* WORK TO COMPLETE
Collect every line of the records below that contains the word "accoglienza".
==*==
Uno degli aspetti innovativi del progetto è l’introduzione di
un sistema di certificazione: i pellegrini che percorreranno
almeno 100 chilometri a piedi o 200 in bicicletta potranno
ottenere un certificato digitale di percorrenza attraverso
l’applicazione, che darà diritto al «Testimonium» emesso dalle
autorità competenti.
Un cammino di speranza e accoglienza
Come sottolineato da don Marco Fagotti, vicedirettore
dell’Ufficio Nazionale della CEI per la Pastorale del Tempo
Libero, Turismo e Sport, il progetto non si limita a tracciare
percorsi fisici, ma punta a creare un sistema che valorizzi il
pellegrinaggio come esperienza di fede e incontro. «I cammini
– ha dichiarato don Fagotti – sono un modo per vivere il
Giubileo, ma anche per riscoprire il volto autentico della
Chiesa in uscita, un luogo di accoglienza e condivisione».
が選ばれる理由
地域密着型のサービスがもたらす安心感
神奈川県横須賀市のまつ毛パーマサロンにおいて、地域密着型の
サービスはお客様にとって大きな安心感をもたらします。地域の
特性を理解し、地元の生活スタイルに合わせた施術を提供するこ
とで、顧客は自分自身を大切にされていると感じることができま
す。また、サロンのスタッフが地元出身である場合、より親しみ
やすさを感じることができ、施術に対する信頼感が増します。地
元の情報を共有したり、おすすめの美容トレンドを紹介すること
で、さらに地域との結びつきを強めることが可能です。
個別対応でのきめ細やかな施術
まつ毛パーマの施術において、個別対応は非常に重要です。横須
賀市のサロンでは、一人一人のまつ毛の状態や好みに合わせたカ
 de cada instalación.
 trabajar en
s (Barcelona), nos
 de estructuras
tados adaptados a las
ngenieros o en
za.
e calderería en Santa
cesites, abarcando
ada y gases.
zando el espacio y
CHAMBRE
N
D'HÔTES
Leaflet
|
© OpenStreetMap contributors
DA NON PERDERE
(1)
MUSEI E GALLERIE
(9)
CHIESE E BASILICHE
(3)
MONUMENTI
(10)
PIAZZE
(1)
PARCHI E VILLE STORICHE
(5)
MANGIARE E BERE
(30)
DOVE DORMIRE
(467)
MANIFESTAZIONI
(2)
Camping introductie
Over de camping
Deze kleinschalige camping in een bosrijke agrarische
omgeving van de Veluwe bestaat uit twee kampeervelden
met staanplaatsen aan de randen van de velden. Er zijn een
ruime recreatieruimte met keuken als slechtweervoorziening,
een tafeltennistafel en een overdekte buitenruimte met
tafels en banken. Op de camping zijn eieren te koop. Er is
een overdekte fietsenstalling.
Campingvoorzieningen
==*==
* RESPONSE BOX
Un cammino di speranza e accoglienza
Chiesa in uscita, un luogo di accoglienza e condivisione».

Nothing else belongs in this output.